Temblando de emoción, Sonia entregó su presa a «Mystery», y luego apartó el rostro para ocultar las lágrimas que corrían por sus mejillas.

—Gracias —dijo, suavemente, «Mystery», y volviéndose hacia Marelli, añadió, con voz dura—: Dígale a su jefe que mientras yo viva lucharé contra él —dio media vuelta, y ordenó—: Tú, Jean, y tú, Charles, vigílenlos hasta que yo toque el claxon tres veces. Luego, reúnanse con nosotros.

Seguida por cuatro de sus hombres, «Mystery» desapareció en la obscuridad, dejando tras sí un tenso grupo. Ligeramente encorvados, listos para entrar en acción, Jean y Charles encañonaban sin titubeos a los furiosos secuaces de Van Hoffmann. Marelli y sus tres hombres estaban inmóviles, aguardando el menor descuido de los otros.

Era como un cuadro fantástico, convertido en dramática realidad por las miradas de odio que los rivales intercambiaban: una escena que Gustavo Doré hubiese pintado con deleite, un sombrío grabado en blanco y negro.

Tras un rato, el intenso silencio se rompió: la bocina de un auto sonó tres veces. Instantáneamente, Marelli se llevó la mano al bolsillo, pero Charles chasqueó la lengua reprobatoriamente, y Marelli, viendo que un revólver lo apuntaba, permaneció inmóvil. Alerta, vigilando aún el menor movimiento de los hombres de Marelli, Jean y Charles retrocedieron, paso a paso.
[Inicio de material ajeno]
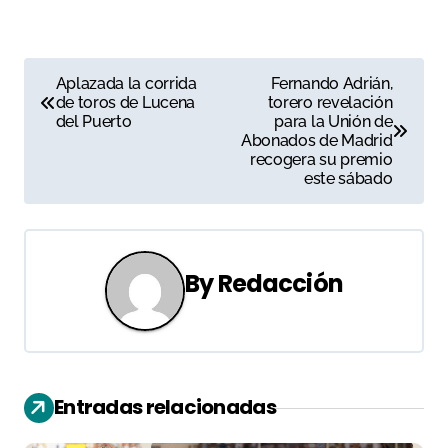
N
Aplazada la corrida
Fernando Adrián,
de toros de Lucena
torero revelación
a
del Puerto
para la Unión de
Abonados de Madrid
v
recogera su premio
este sábado
e
g
a
By
Redacción
c
i
ó
Entradas relacionadas
n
Luego, repentinamente, desaparecieron en la obscuridad. Al instante, Marelli y sus compinches se lanzaron hacia el camino, tropezando con árboles y arbustos. Un disparo de revólver resonó en el aire; luego, otro y otro más. En la distancia, un auto se puso en marcha; pocos segundos después, otro lo siguió.

Por fin, la calma y el silencio retornaron. Sonia estaba sola con el inconsciente herr Cattelmann, que dormía echado de bruces sobre la mesa.
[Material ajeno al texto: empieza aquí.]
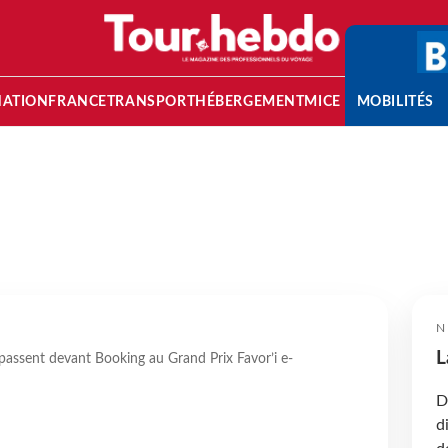
NATION
FRANCE
TRANSPORT
HÉBERGEMENT
MICE
MOBILITÉS
N
L
passent devant Booking au Grand Prix Favor’i e-
D
d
Entonces, la muchacha dejó escapar una risa histérica. Como respondiendo a una señal, otra figura surgió de la obscuridad que rodeaba la enramada.

—Ahora los verdaderos papeles —pidió Hartley, con voz tranquila.

Sonia señaló al alemán.

—En el bolsillo interior de su saco, cosidos al forro —repuso, y luego, rio de nuevo, menos histéricamente, pero con más regocijo.

—El asalto, los disparos, la cacería en auto… Todo me recuerda una obra de Shakespeare, monsieur.

—¿Shakespeare? —inquirió Hartley, mientras se apoderaba de un pequeño hato de papeles cosido al forro de la chaqueta del alemán.

—Mucho ruido y pocas nueces —explicó Sonia.